Pakistan's President Pervez Musharraf, who has suffered fierce criticism at home—and survived two assassination attempts—or his strong alliance with the United States since 9/11, has not received a similar deal on nuclear energy from Washington. Some experts say this apparent U.S. favoritism toward India could increase the nuclear rivalry between the intensely competitive nations, and potentially raise tensions in the already dangerous region. "My impression is that [the Pakistanis] are worried this will feed the Indian nuclear weapons program and therefore weaken deterrence," Blackwill said. Other experts say the two countries, both admittedly now nuclear, could be forced to deal more cautiously with each other. Pakistan is already a proliferation risk: Pakistani nuclear scientist A.Q. Khan's illicit nuclear network, revealed in 2004, shocked the world with its brazen trade of nuclear technology. Some experts worry the U.S.-India deal could prompt Pakistan to go elsewhere for similar terms.

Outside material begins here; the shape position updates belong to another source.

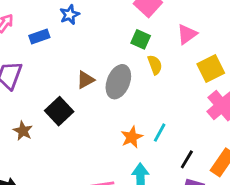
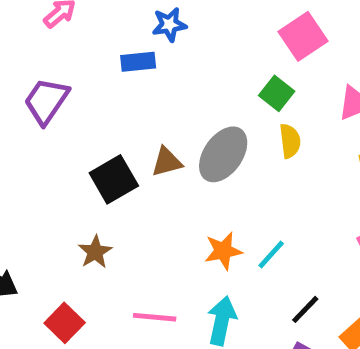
blue rectangle: (39, 37) -> (138, 62), moved
brown triangle: (85, 80) -> (167, 162), moved
brown star: (23, 131) -> (95, 252), moved

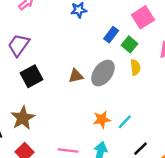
blue rectangle: (138, 62) -> (111, 35), moved, turned -49
black square: (114, 179) -> (31, 76), moved
brown star: (95, 252) -> (23, 118), moved, size x1.5

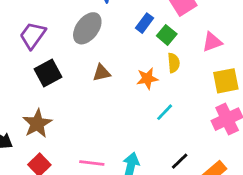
gray ellipse: (103, 73) -> (87, 28), moved
orange star: (102, 119) -> (147, 78), moved
cyan line: (125, 122) -> (165, 112), moved

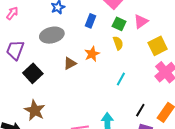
gray ellipse: (87, 28) -> (52, 35), turned 55
green square: (167, 35) -> (119, 24), moved
orange star: (147, 78) -> (92, 54), moved

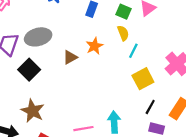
gray ellipse: (52, 35) -> (38, 37), moved
yellow square: (158, 46) -> (143, 79), moved
cyan line: (121, 79) -> (133, 51), moved

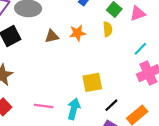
cyan line: (133, 51) -> (140, 49), moved
yellow square: (143, 79) -> (92, 82), moved

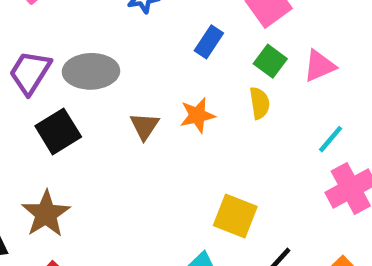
brown triangle: (52, 36) -> (144, 126), turned -40
yellow square: (92, 82) -> (235, 216), turned 36

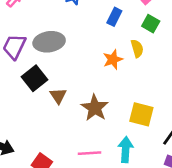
yellow semicircle: (260, 103) -> (137, 48), moved
brown triangle: (144, 126) -> (58, 96), moved
brown star: (46, 214) -> (95, 108), moved

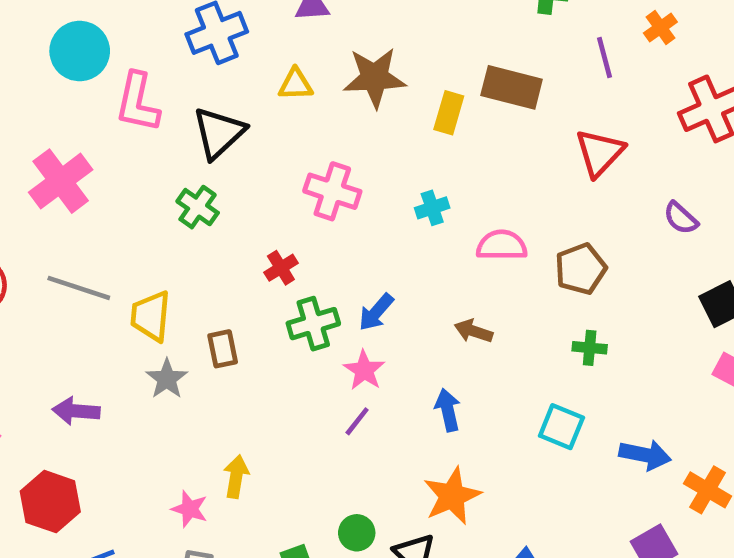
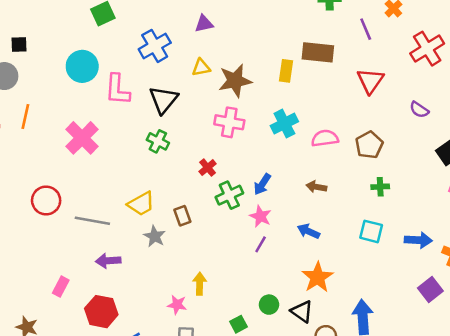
brown star: (375, 78) -> (235, 81), moved
cyan cross: (432, 208) -> (284, 124), size x1.5
gray line: (79, 288) -> (92, 221), moved
yellow trapezoid: (151, 316) -> (141, 204), turned -116
blue arrow: (448, 410) -> (309, 231), turned -45

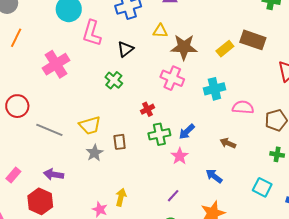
yellow rectangle: (286, 71) -> (225, 49), turned 30
black triangle: (164, 100) -> (126, 49), size x0.7
purple line: (261, 244) -> (173, 196), moved
purple arrow: (108, 261) -> (54, 174), moved

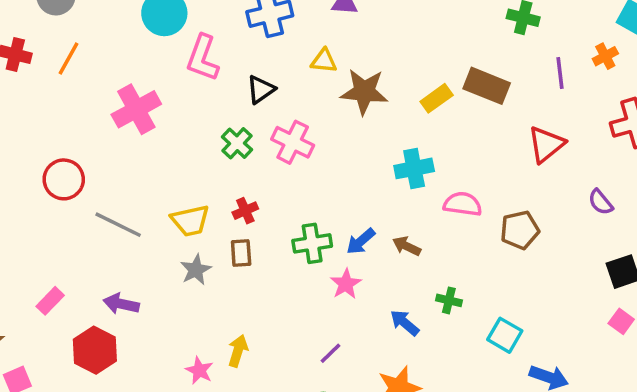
pink cross: (172, 78) -> (293, 142), moved
red cross: (147, 109) -> (245, 211), moved
brown arrow: (228, 143) -> (407, 246), moved
green cross: (277, 154) -> (449, 300), moved
cyan square: (262, 187) -> (505, 335), moved

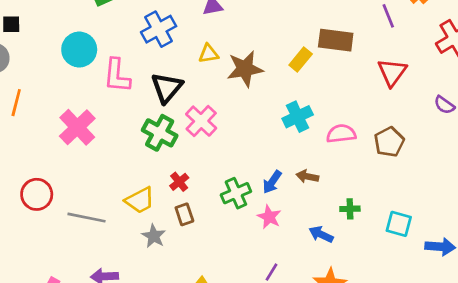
black triangle: (261, 89) -> (167, 88), size x1.4
pink cross: (293, 142) -> (201, 121), turned 32
green cross: (237, 143) -> (160, 133), size x1.4

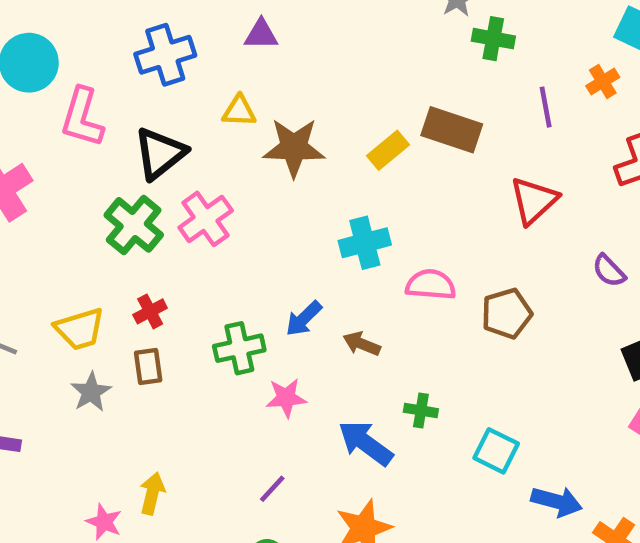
blue arrow: (272, 182) -> (304, 319), moved
pink star: (269, 217) -> (286, 398), turned 30
blue arrow: (321, 234) -> (366, 443), size x1.4

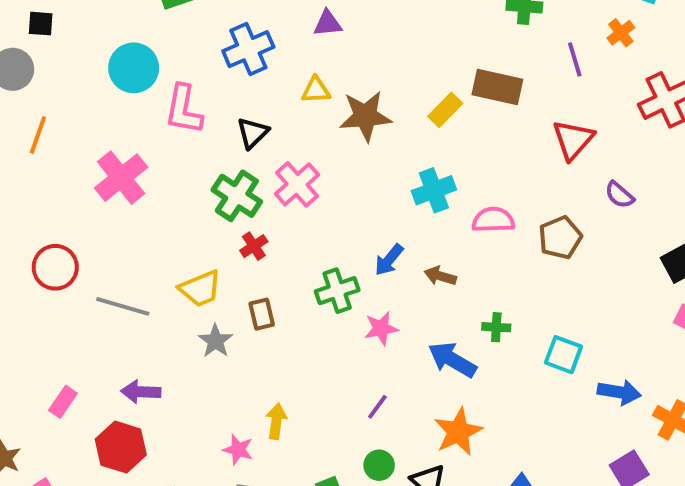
black triangle: (160, 153) -> (253, 133), size x0.7
purple semicircle: (609, 271) -> (620, 195), moved
red cross: (150, 311) -> (254, 246), moved

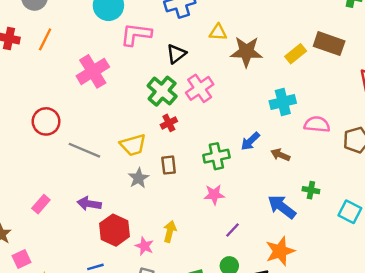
pink L-shape: (184, 109) -> (136, 34), turned 80
pink star: (381, 328) -> (214, 195), moved
red hexagon: (121, 447) -> (114, 230), moved

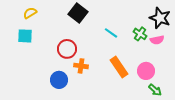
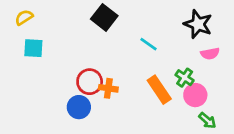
yellow semicircle: (30, 13) -> (24, 17), moved
black star: (160, 18) -> (198, 24), moved
green cross: (140, 34) -> (185, 78), moved
red circle: (67, 49) -> (90, 82), moved

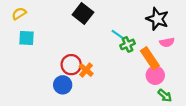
green cross: (185, 78) -> (128, 44), moved, turned 32
orange cross: (108, 88) -> (86, 70), turned 32
orange rectangle: (159, 90) -> (150, 58), moved

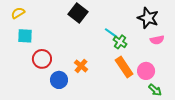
green cross: (128, 44) -> (120, 42), turned -32
orange rectangle: (150, 58) -> (124, 67), moved
red circle: (71, 65) -> (42, 59), moved

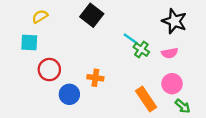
yellow semicircle: (18, 13) -> (40, 16), moved
pink semicircle: (157, 40) -> (170, 53), moved
orange cross: (81, 66) -> (95, 78), turned -32
orange rectangle: (124, 67) -> (146, 99), moved

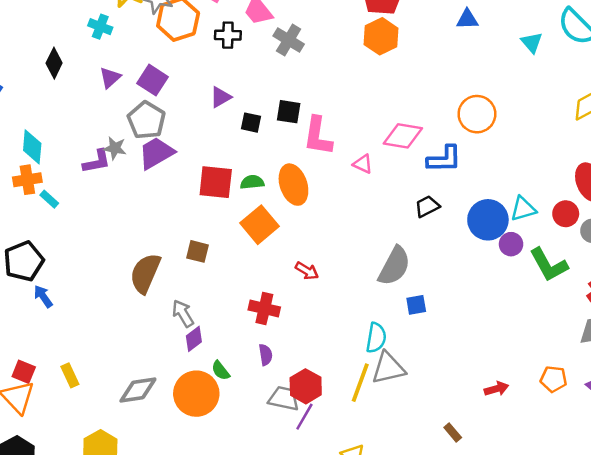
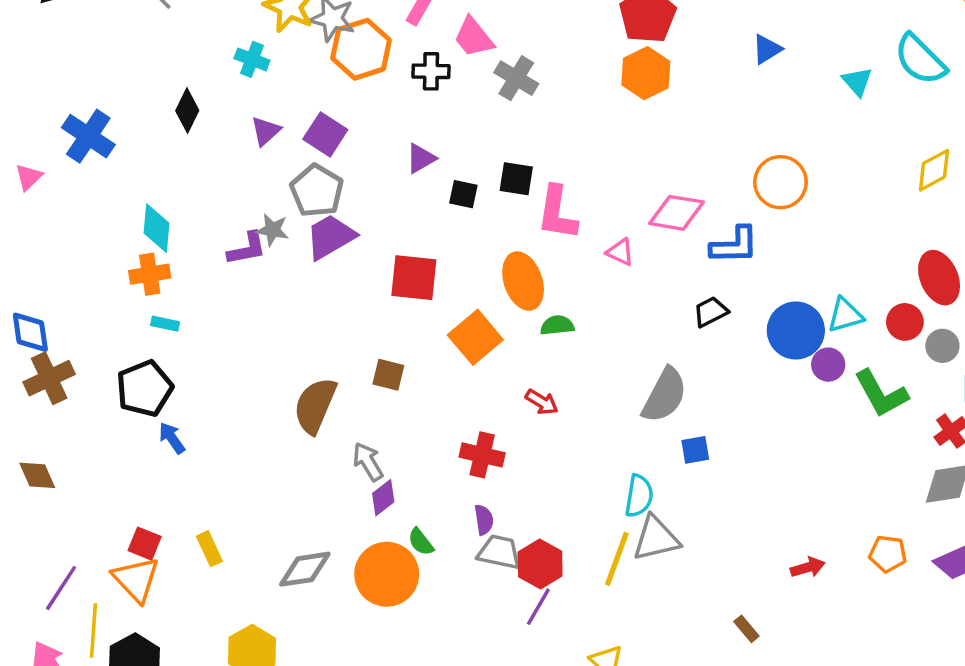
blue triangle: (467, 19) -> (767, 49), turned -30
green semicircle: (252, 182) -> (557, 325), moved
cyan rectangle: (49, 199) -> (165, 324), moved, turned -30
gray trapezoid: (284, 398) -> (499, 552), moved

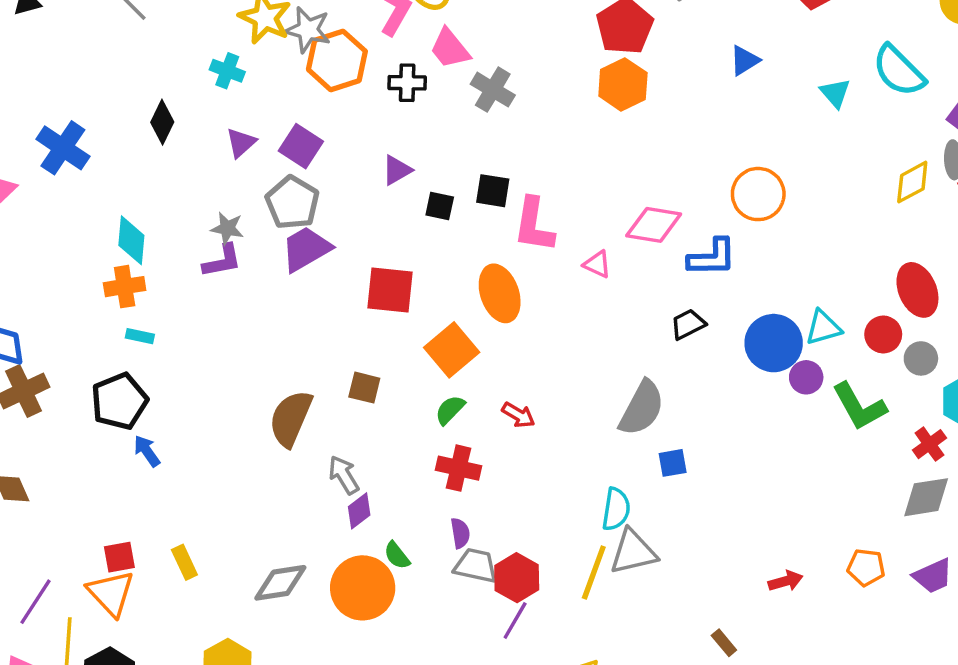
gray star: (272, 230) -> (227, 228), moved
green semicircle: (557, 325) -> (450, 410), moved, turned -40
red square: (145, 544) -> (119, 557), turned -32

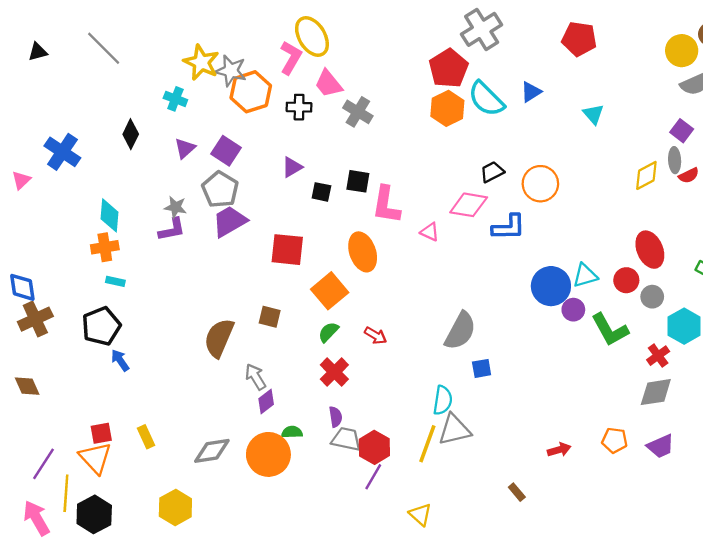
cyan semicircle: (899, 71) -> (486, 99), moved
black trapezoid: (688, 324) -> (492, 172), moved
red cross: (459, 468) -> (334, 372), turned 32
green semicircle: (397, 555) -> (292, 432), turned 126

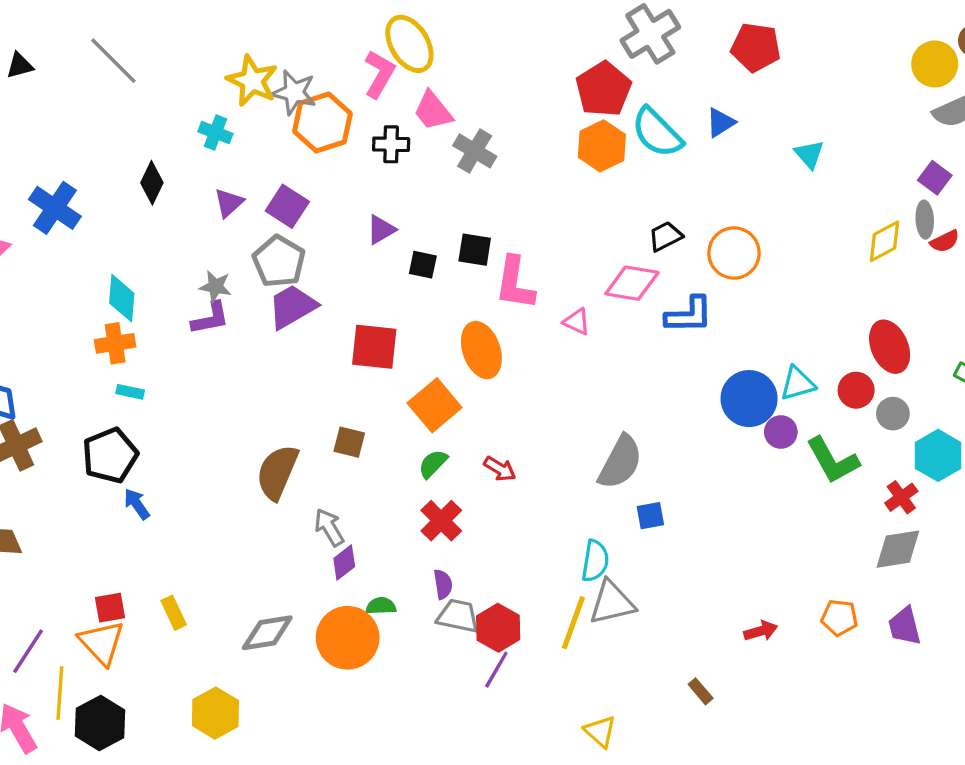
red pentagon: (579, 39) -> (756, 47), moved
purple trapezoid: (660, 446) -> (905, 626), turned 100
yellow triangle: (420, 514) -> (600, 731), moved

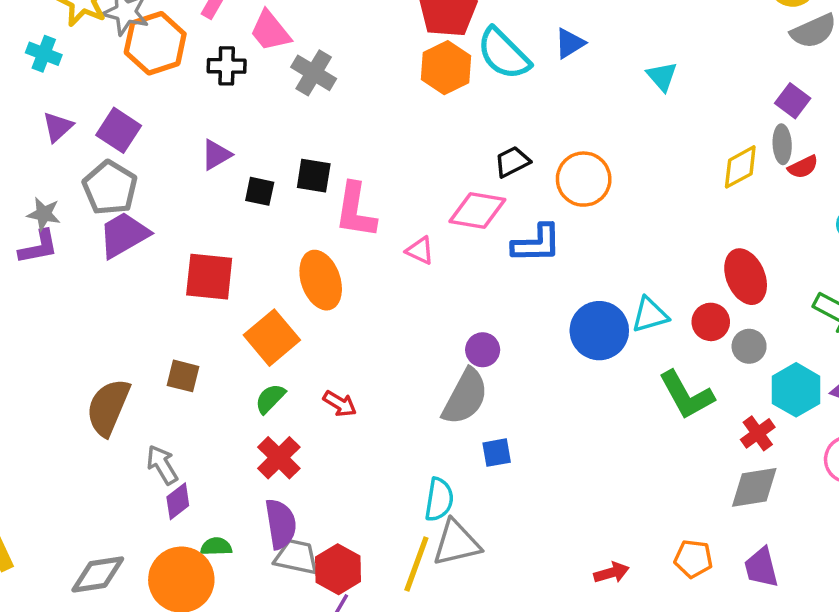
purple circle: (781, 432) -> (483, 350), moved
purple semicircle: (443, 584) -> (281, 524), size x1.6

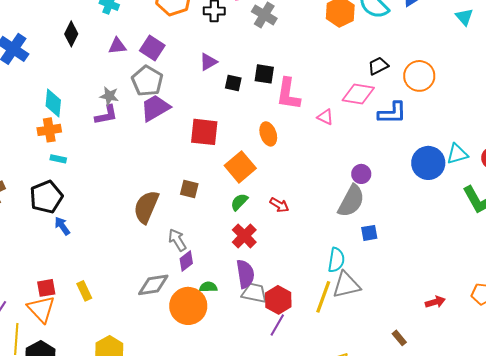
purple triangle: (58, 127) -> (117, 46), turned 36
orange ellipse: (321, 280) -> (268, 134), size x0.7
gray diamond: (98, 574) -> (153, 285), moved

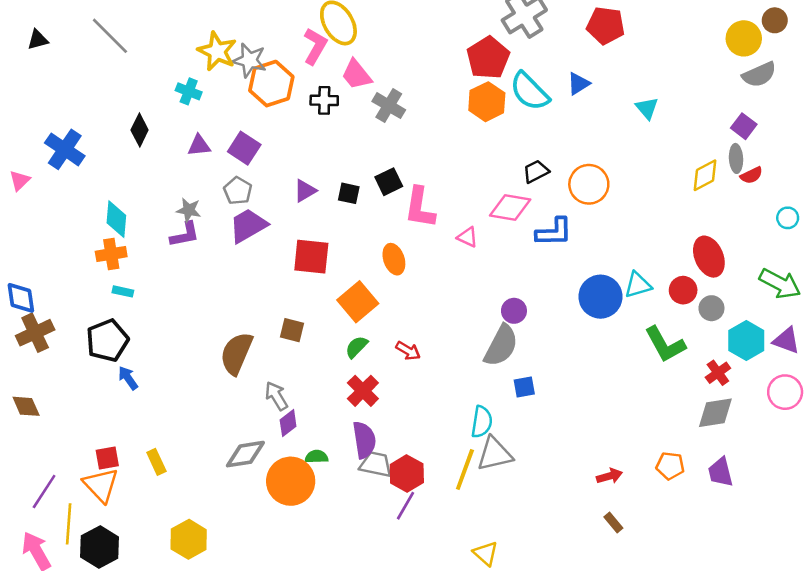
purple triangle: (208, 62) -> (305, 191), moved
black square: (264, 74) -> (389, 182), turned -35
gray pentagon: (147, 81) -> (238, 191), size x0.7
brown rectangle: (399, 338) -> (613, 522), moved

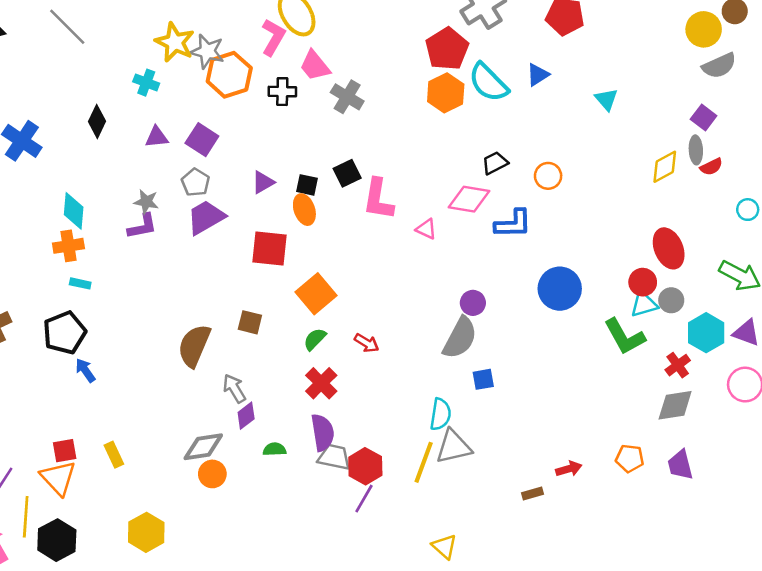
orange circle: (589, 184) -> (548, 176), size x0.7
orange ellipse: (394, 259) -> (304, 210), moved
cyan triangle: (638, 285) -> (644, 304), moved
orange circle: (291, 481) -> (212, 474), moved, size x0.6
brown rectangle: (613, 522) -> (533, 493), moved, turned -66

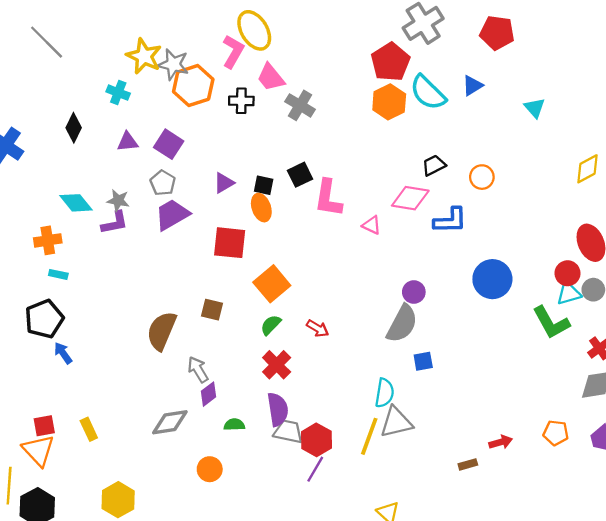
cyan diamond: (74, 211) -> (76, 203), moved, turned -44
orange circle: (212, 474) -> (210, 469), moved

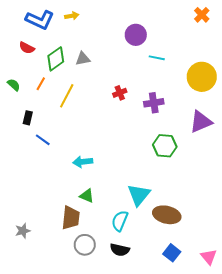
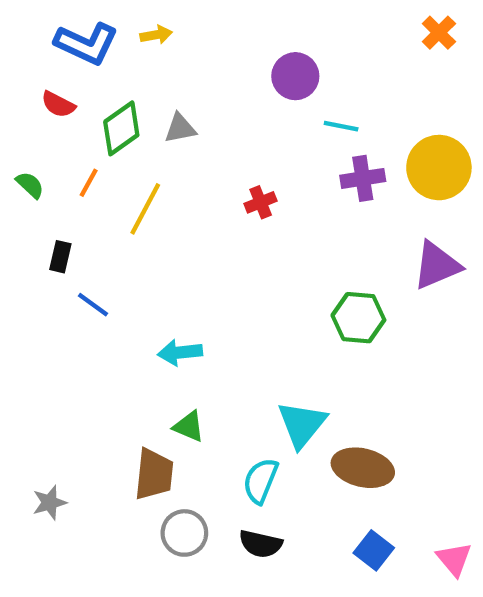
purple cross: (154, 103) -> (363, 178), moved

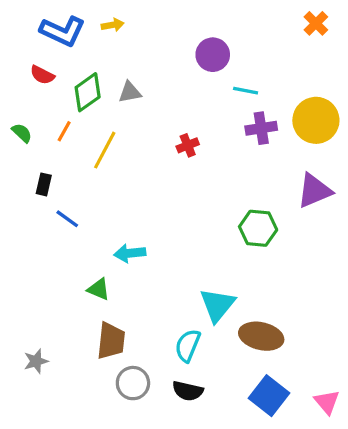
green triangle: (189, 426) -> (99, 289), moved
blue square: (374, 550) -> (269, 396), size x1.4

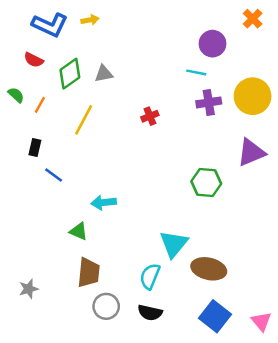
purple circle: (213, 55) -> (212, 44), moved
orange line: (64, 131) -> (40, 105), moved
green semicircle: (22, 133) -> (16, 95), moved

In the 1950s, the United States helped India develop nuclear energy under the Atoms for Peace program. The United States built a nuclear reactor for India, provided nuclear fuel for a time, and allowed Indian scientists study at U.S. nuclear laboratories. In 1968, India refused to sign the NPT, claiming it was biased. In 1974, India tested its first nuclear bomb, showing it could develop nuclear weapons with technology transferred for peaceful purposes. As a result, the United States isolated India for twenty-five years, refusing nuclear cooperation and trying to convince other countries to do the same. But since 2000, the United States has moved to build a "strategic partnership" with India, increasing cooperation in fields including spaceflight, satellite technology, and missile defense.